Léopold Sédar Senghor
Une ville donne le nom d’un homme de grande culture à sa médiathèque.
Le vendredi 10 novembre 2017, le maire de Saint-Médard-en-Jalles, Jacques Mangon et le consul général du Sénégal à
Bordeaux, Abdourahmane Koita, ont donné le nom de Léopold Sédar Senghor à la médiathèque de la ville, honorant ainsi la mémoire de cet acteur majeur de la lutte contre toutes les
discriminations.
Pendant la guerre
Peu nombreux sont les habitants qui savaient qu’il avait été prisonnier* pendant la seconde guerre mondiale dans le camp militaire de Caupian, transformé en frontstalag par les Allemands. C’est en 1845 qu’un premier camp militaire est installé au tour du Moulin de Caupian, sur une vaste étendue de landes et de bois peu peuplée. Il sera développé au gré des guerres de 1870 et les deux conflits mondiaux. Les premières tentes et les baraquements sont remplacés par des bâtiments en dur dont certains abritent aujourd’hui des services communaux. Jeune agrégé d’histoire, Sanghor est mobilisé en 1939 et fait prisonnier en juin 1940. Il est transféré à Saint-Médard le 5 novembre 1941. Il fait partie d’un groupe de prisonniers venant du camp de Poitiers que les Allemands ont fermé. Il quitte Saint-Médard le 14 février 1942, au moment de sa libération. Il reprend son poste au lycée Marcellin Berthelot de Saint-Maur-des-Fossés
Il a écrit à propos de son séjour saint-médardais : « La nourriture est particulièrement insuffisante et peu variée. Nous avons un pain pour cinq et parfois pour six. En général, nous avons de la soupe matin et soir, mais quelle soupe ! Une poignée de riz dans un liquide plus ou moins coloré et salé […] Dans les kommandos […] les hommes travaillent de 8 h 30 à 15 heures […] et il n’est pas question de manger à la table du paysan comme à Poitiers. D’ailleurs les civils leur témoignent en général, dans la Gironde, une parfaite indifférence… »
Poète et homme d’état
Né à Joal au Sénégal, le 9 octobre 1906, dans une famille catholique aisée, Léopold Sédar Senghor poursuit des études supérieures en France à partir de 1928. Il entre à l’École normale supérieure où il côtoie Aimé Césaire, avec qui il inventera le concept de « négritude » et George Pompidou qui deviendra son « plus-que-frère », comme il se plaît à le nommer. À sa sortie il est naturalisé Français.

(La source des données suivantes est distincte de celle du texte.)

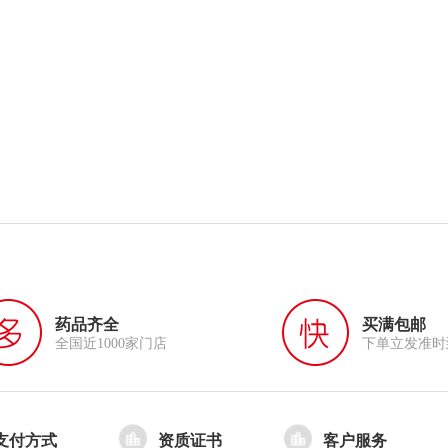
药品齐全
买满包邮
全国近1000家门店
下单立发准时
支付方式
资质证书
客户服务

Après des années d’enseignement du latin et du grec de 1935 à 1944 au lycée de Tours, puis à Saint-Maur-des-Fossés, il est nommé professeur à l’École nationale de la France d’Outre-mer en 1945.
Malgré ses nombreuses charges il ne cesse d’écrire. C’est le seul écrivain du XXe siècle dont l’œuvre court sur la plus de 60 ans.
Son entrée à l'Académie Française en 1984 marque la reconnaissance de son œuvre littéraire qui fait le lien entre culture africaine et langue française.
Député du Sénégal sous domination française, ministre du général De Gaulle, il devient le premier président de son pays à son indépendance de 1960 à 1980.
Son action politique à la tête du Sénégal est perçue d'un œil bienveillant par la France : il est l'artisan de la stabilité politique et économique du pays.
Sa décision de se retirer volontairement du pouvoir en 1980 a de surcroît contribué à construire sa légende de chef d'état africain atypique, qui a su imposer aussi bien à son pays qu'à la communauté littéraire française ses idées originales et novatrices.
Roger Peuron
Cher Frère blanc
Quand je suis né, j’étais noir,
Quand j’ai grandi, j’étais noir,
Quand je suis au soleil, je suis noir,
Quand je suis malade, je suis noir,
Quand je mourrai je serai noir.
Tandis que toi homme blanc,
Quand tu es né, tu étais rose,
Quand tu as grandi, tu étais blanc,
Quand tu vas au soleil, tu es rouge,
Quand tu as froid, tu es bleu,
Quand tu as peur, tu es vert,
Quand tu es malade, tu es jaune,
Quand tu mourras, tu seras gris.
Alors de nous deux,
Qui l’homme de couleur ?
Léopold Sédar Senghor
*Ce fait historique a été établi par Rafael Scheck, professeur au Colby College (Maine USA), qui a découvert des textes inédits de Léopold Sédar Sanghor en 2010.
Source : Exposition Senghor, l’Africain universel, présentée par Mémoires et Partages à la médiathèque du 7 au 25 novembre 2017.